Ordinary South African’s Define a Decent Life

Ordinary South African’s Define a Decent Life

What will it take to shock South Africa into recognising the extent of the impoverishment that characterises daily life for millions of South Africans? What tipping point must be reached before the right to a decent life for all becomes a reality, and what have we lost in our common humanity that makes it all right to live with such inequalities daily? Have we become so used to statistics that we deaden ourselves to what it means to live in and with poverty? How else do we explain the ability of decision makers and policy crafters to continue day after day, as if the only crisis facing us is a recent and externalised virus?

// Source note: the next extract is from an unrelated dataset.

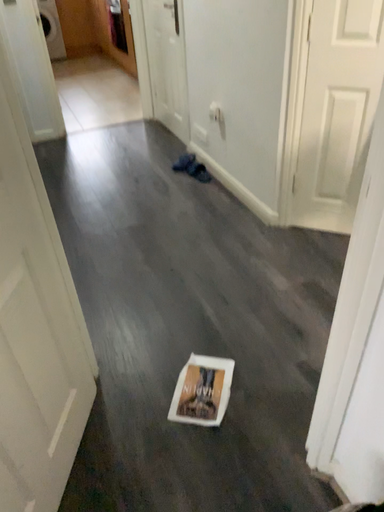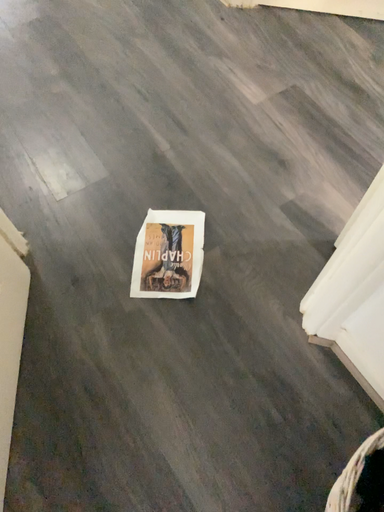 Question: How did the camera likely rotate when shooting the video?

Choices:
 (A) rotated left
 (B) rotated right

Answer: (B)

In 2018, three independent think-tanks in South Africa came up with a novel way to better understand the reach and makeup of poverty in its many dimensions. After about five years of probing, reading and challenging our own thinking and that of other experts, we put away the reports and the formulae, the weighting and approximating of needs and thresholds and wants that make up the tools used by the experts in poverty studies. Instead, through 48 focus groups across the country, we asked a broad sampling of South Africans what they think are the essential things required to live a decent life. We asked people of different demographics and class, spatial location and language, to think about a decent life, a life of dignity. We did not ask about poverty.

The outcome was the development of the South African Decent Standard of Living measure. The work was supported by the Department of Social Development and the methodology chewed over by Statistics South Africa. The methodology is innovative and unique – and the findings are damning.

Defining poverty

For centuries, people have been fixated with the science of describing who is officially “poor” and who is not, and whether impoverishment is a personal failing or a systemic societal problem.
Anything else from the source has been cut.